How much does Kenya Power lose per hour of a nationwide blackout?


The Sunday Nation


19 March 2023


Peter Githae’s question is short and to the point: “How much, in does KPLC lose for every one hour of a national power outage?”. The quick way to work it out is to find out the annual sales revenue of the company, divide that by 365 and then by 24.

In the year ended June 30, 2022, Kenya Power recorded sales of Sh157 billion. On average, this works down to about Sh430 million per day, which comes to about Sh18 million per hour. But is this money actually lost? Does it leave the company’s bank accounts? The answer is no!

The money that actually leaves the account is the cost of running the business - the operating costs – workers salaries, rents for premises and so on – as well as the finance costs. In the case of Kenya Power, these amounted to Sh38 billion and Sh12B respectively. The total is about Sh50B. This works down to about Sh5.7 million per hour (Sh50B divided by 365; divided by 24).

That’s not all; we must also consider capacity charges that are paid to power producers. This is money charged for making the generators available to Kenya Power. It is to the practice of some car hire companies that charge a daily rate as well as a mileage rate. Even if you don’t use the car, you must pay a hiring amount, and when you use it, you pay a usage fee depending on the distance you drive it.

Capacity charges are usually higher than the electric energy cost.

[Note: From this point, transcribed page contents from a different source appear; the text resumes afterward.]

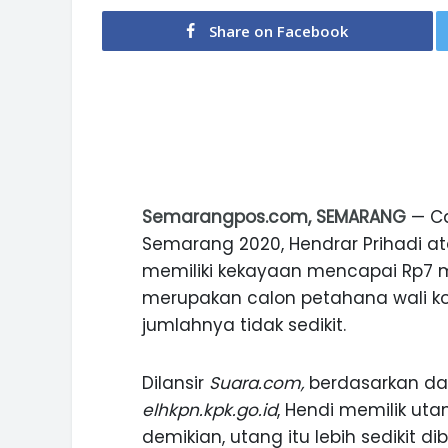
Share on Facebook
Semarangpos.com, SEMARANG
— Ca
Semarang 2020, Hendrar Prihadi at
memiliki kekayaan mencapai Rp7 mil
merupakan calon petahana wali ko
jumlahnya tidak sedikit.
Dilansir
Suara.com,
berdasarkan data
elhkpn.kpk.go.id
, Hendi memilik uta
demikian, utang itu lebih sedikit d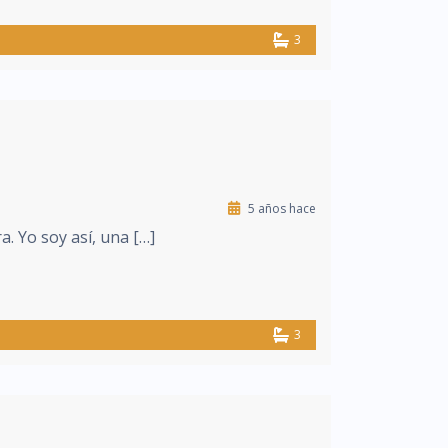
3
5 años hace
. Yo soy así, una […]
3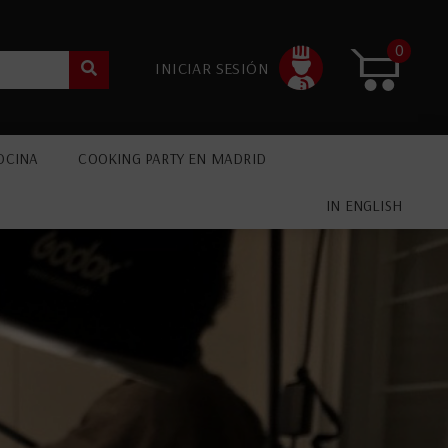
0
INICIAR SESIÓN
OCINA
COOKING PARTY EN MADRID
IN ENGLISH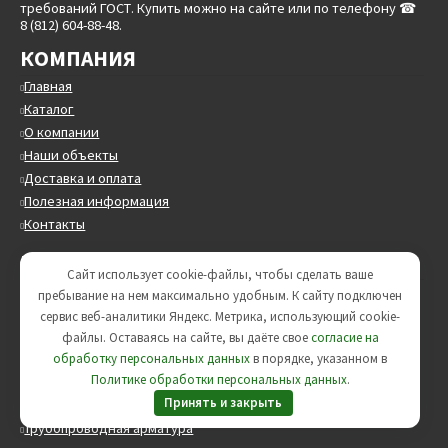
требований ГОСТ. Купить можно на сайте или по телефону ☎
8 (812) 604-88-48.
КОМПАНИЯ
Главная
Каталог
О компании
Наши объекты
Доставка и оплата
Полезная информация
Контакты
КАТАЛОГ ТОВАРОВ
Сайт использует cookie-файлы, чтобы сделать ваше
Трубы стальные круглые
пребывание на нем максимально удобным. К cайту подключен
Трубы в ППУ
сервис веб-аналитики Яндекс. Метрика, использующий cookie-
Трубы в ВУС изоляции
файлы. Оставаясь на сайте, вы даёте свое
согласие на
обработку персональных данных
в порядке, указанном в
Опоры трубопроводов
Политике обработки персональных данных
.
ЖБИ изделия
Принять и закрыть
Минераловатные цилиндры
Трубопроводная арматура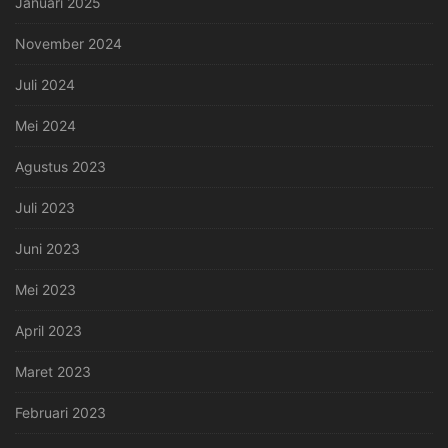
Januari 2025
November 2024
Juli 2024
Mei 2024
Agustus 2023
Juli 2023
Juni 2023
Mei 2023
April 2023
Maret 2023
Februari 2023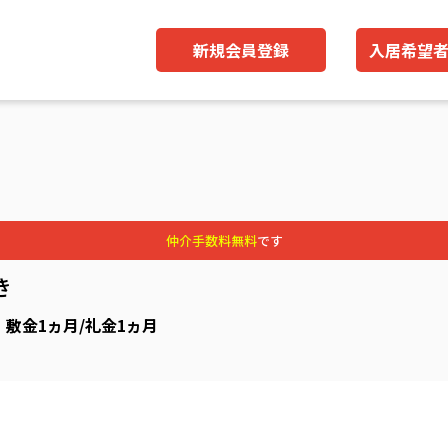
新規会員登録
入居希望
仲介手数料無料
です
き
) 敷金1ヵ月/礼金1ヵ月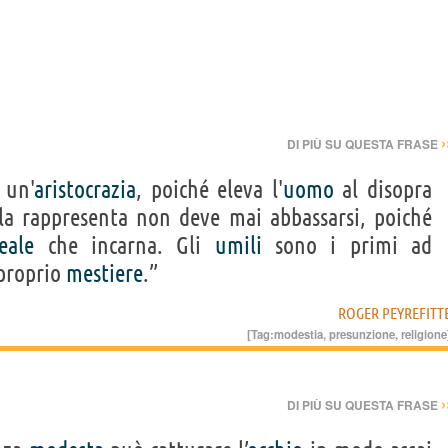
›
DI PIÙ SU QUESTA FRASE
 un'
aristocrazia
, poiché eleva l'
uomo
al disopra
 la rappresenta non deve mai abbassarsi, poiché
eale
che incarna. Gli
umili
sono i primi ad
 proprio
mestiere
.”
ROGER PEYREFITT
[Tag:
modestia
,
presunzione
,
religione
›
DI PIÙ SU QUESTA FRASE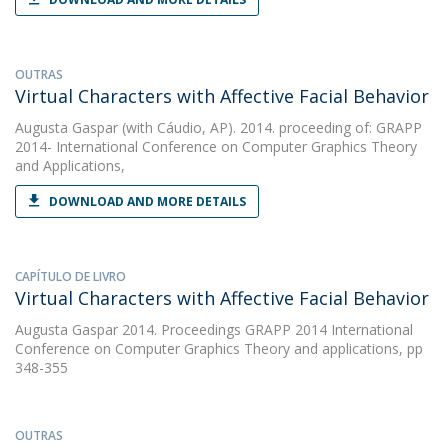
OUTRAS
Virtual Characters with Affective Facial Behavior
Augusta Gaspar
(with Cáudio, AP). 2014. proceeding of: GRAPP
2014- International Conference on Computer Graphics Theory
and Applications,
DOWNLOAD AND MORE DETAILS
CAPÍTULO DE LIVRO
Virtual Characters with Affective Facial Behavior
Augusta Gaspar
2014. Proceedings GRAPP 2014 International
Conference on Computer Graphics Theory and applications, pp
348-355
OUTRAS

In the case of the public utility, KenGen, the total capacity charge for all its generators is about three time the amount it bills Kenya Power for electricity supplied. In the year ended June 30, 2022, for example, KenGen billed Kenya Power a total of Sh41B out of which Sh25B was capacity charges for all its generators.

The independent power producers (IPPs) charge higher than KenGen: I estimate their capacity charges to be about 85 per cent of their total bill. In the last financial year, they billed Kenya Power a total of Sh56B, hence, out of this, approximately Sh50B was capacity charge.

Thus, in total, Kenya Power paid Sh75B as capacity charges during that financial year. This works to about Sh8.5M per hour. When add this to the Sh5.7M for other operating expenses, the total loss during a nationwide blackout comes to about Sh14M per hour.